In piena Nouvelle Vogue, Louis Malle porta sul grande schermo il geniale romanzo di Raymond Queneau “Zazie nel metrò”, sceneggiandolo insieme a Jean-Paul Rappeneau (che nel 1990 dirigerà lo splendido “Cyrano de Bergerac” con Gerard Depardieu).

Il risultato è uno spettacolare film visionario che anticipa di decenni nuovi linguaggi e metafore che verranno riprese da fior di registi e cineasti, fra cui Michel Gondry su tutti.

Per passare del tempo col suo nuovo amante, una madre vedova porta sua figlia Zazie, di dieci anni a Parigi, affidandola allo zio Gabriel (un sornione e strambo Philippe Noiret) che di mestiere fa la drag queen.

Incontrando e canzonando personaggi strani e inquietanti, come il satiro (che oggi chiameremmo giustamente pedofilo) interpretato da un bravo Vittorio Caprioli, Zazie sogna di andare in metropolitana, ma un improvviso sciopero glielo impedisce.

Quando, alla fine della sua vacanza parigina, la madre la riporta a casa, Zazie finalmente salirà sul metrò, ma sarà troppo stanca e finirà per addormentarsi proprio sul più bello.

Spettacolare!

“Django Unchained” di Quentin Tarantino

(USA, 2012)

Il grande, geniale e folle Quentin Tarantino ci regala un’altra stupenda pellicola da godere fotogramma per fotogramma.

E, come sempre, nei fiotti splatter di sangue, Tarantino ci mette un tema duro e spietato come il razzismo e le atroci persecuzioni che hanno subito i neri nell’America della prima metà dell’Ottocento.

Come accade spesso nella storia i più spietati non sono solo i padroni viziati e arroganti come Calvin J. Candie (un bravissimo, come sempre, Leonardo DiCaprio), ma i kapò come il “negro Stephen” (uno stratosferico Samuel L. Jackson da triplo Oscar), vera mente oscura di Candyland.

Ma con l’arrivo del dottor King Schultz (un affabile e implacabile Christoph Waltz che si aggiudica la sua seconda statuetta come miglior attore non protagonista) e dell’uomo libero Django (Jamie Foxx) le cose cambieranno per sempre.

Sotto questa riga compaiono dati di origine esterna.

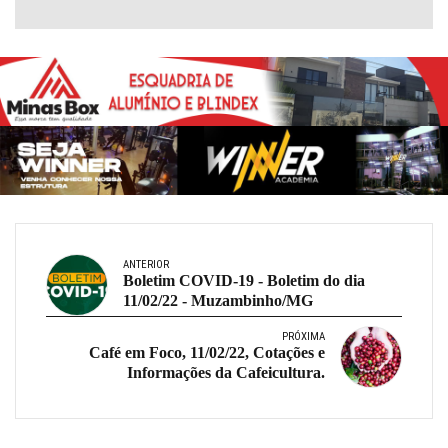
ANTERIOR
Boletim COVID-19 - Boletim do dia
11/02/22 - Muzambinho/MG
PRÓXIMA
Café em Foco, 11/02/22, Cotações e
Informações da Cafeicultura.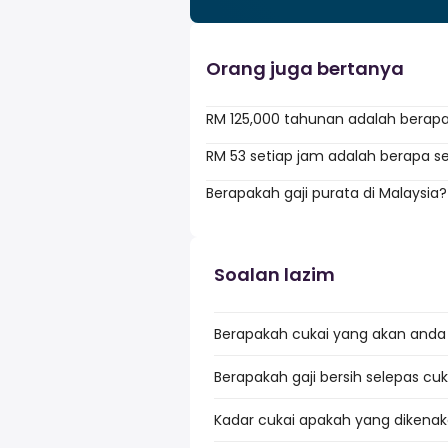
Orang juga bertanya
RM 125,000 tahunan adalah berapa
RM 53 setiap jam adalah berapa s
Berapakah gaji purata di Malaysia?
Soalan lazim
Berapakah cukai yang akan anda 
Berapakah gaji bersih selepas cuk
Kadar cukai apakah yang dikenak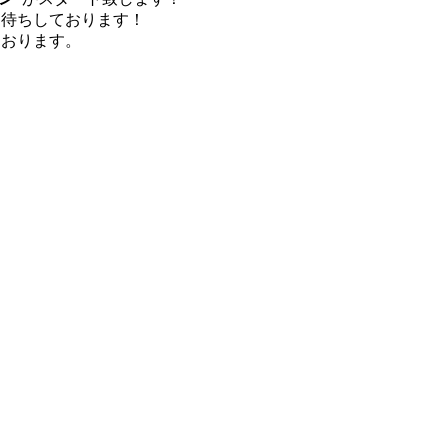
お待ちしております！
ております。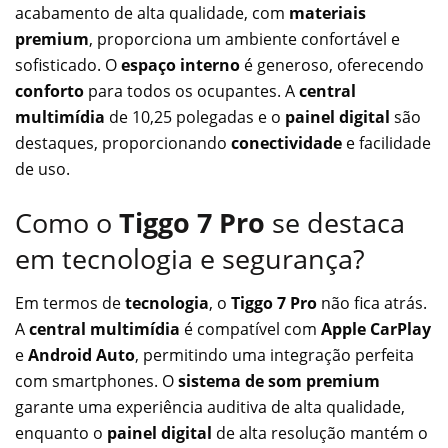
acabamento de alta qualidade, com
materiais
premium
, proporciona um ambiente confortável e
sofisticado. O
espaço interno
é generoso, oferecendo
conforto
para todos os ocupantes. A
central
multimídia
de 10,25 polegadas e o
painel digital
são
destaques, proporcionando
conectividade
e facilidade
de uso.
Como o
Tiggo 7 Pro
se destaca
em tecnologia e segurança?
Em termos de
tecnologia
, o
Tiggo 7 Pro
não fica atrás.
A
central multimídia
é compatível com
Apple CarPlay
e
Android Auto
, permitindo uma integração perfeita
com smartphones. O
sistema de som premium
garante uma experiência auditiva de alta qualidade,
enquanto o
painel digital
de alta resolução mantém o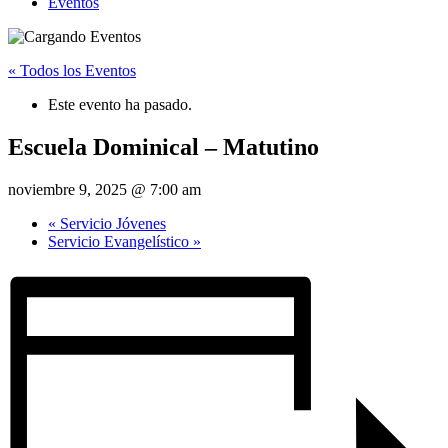
Eventos
« Todos los Eventos
Este evento ha pasado.
Escuela Dominical – Matutino
noviembre 9, 2025 @ 7:00 am
«
Servicio Jóvenes
Servicio Evangelístico
»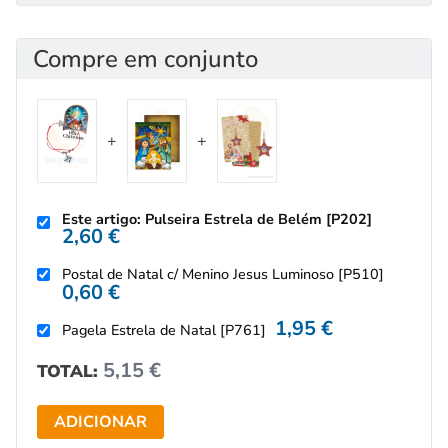
Compre em conjunto
Este artigo: Pulseira Estrela de Belém [P202]
2,60
€
Postal de Natal c/ Menino Jesus Luminoso [P510]
0,60
€
1,95
€
Pagela Estrela de Natal [P761]
5,15
€
TOTAL:
ADICIONAR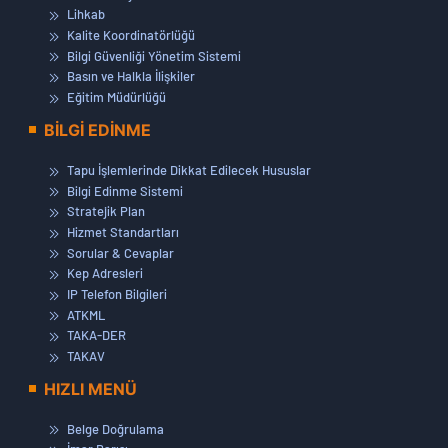
Lihkab
Kalite Koordinatörlüğü
Bilgi Güvenliği Yönetim Sistemi
Basın ve Halkla İlişkiler
Eğitim Müdürlüğü
BİLGİ EDİNME
Tapu İşlemlerinde Dikkat Edilecek Hususlar
Bilgi Edinme Sistemi
Stratejik Plan
Hizmet Standartları
Sorular & Cevaplar
Kep Adresleri
IP Telefon Bilgileri
ATKML
TAKA-DER
TAKAV
HIZLI MENÜ
Belge Doğrulama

Oscar (ovviamente) anche come miglior sceneggiatura originale, “Django Unchianed” è l’ennesimo omaggio del cineasta statunitense al grande cinema italiano (almeno c’è lui che si ricorda chi siamo stati…) che ha il suo apice nella scena con Franco Nero e lo stesso Foxx, che gli dice il suo nome:

– Django …la D è muta – dice Foxx.

– Lo so! – risponde stizzito Franco Nero.

EDDAJE (stavolta la D non è muta!)

“L’abbraccio” di David Grossman

(Mondadori, 2010)

Se avete passato una pessima giornata e volete riconciliarvi col mondo, potete leggere questo breve racconto di David Grossman, illustrato da Michal Rovner, e molto di quel maledetto stress svanirà.

Nei pochi minuti che impiegherete per leggerlo tutto, Grossman vi racconterà come una madre può spiegare al piccolo figlio che sta crescendo il motivo per cui gli esseri umani hanno inventato gli abbracci, e perché ne hanno così tanto bisogno lungo la loro strada.

Meno di dieci minuti per fare pace con il mondo.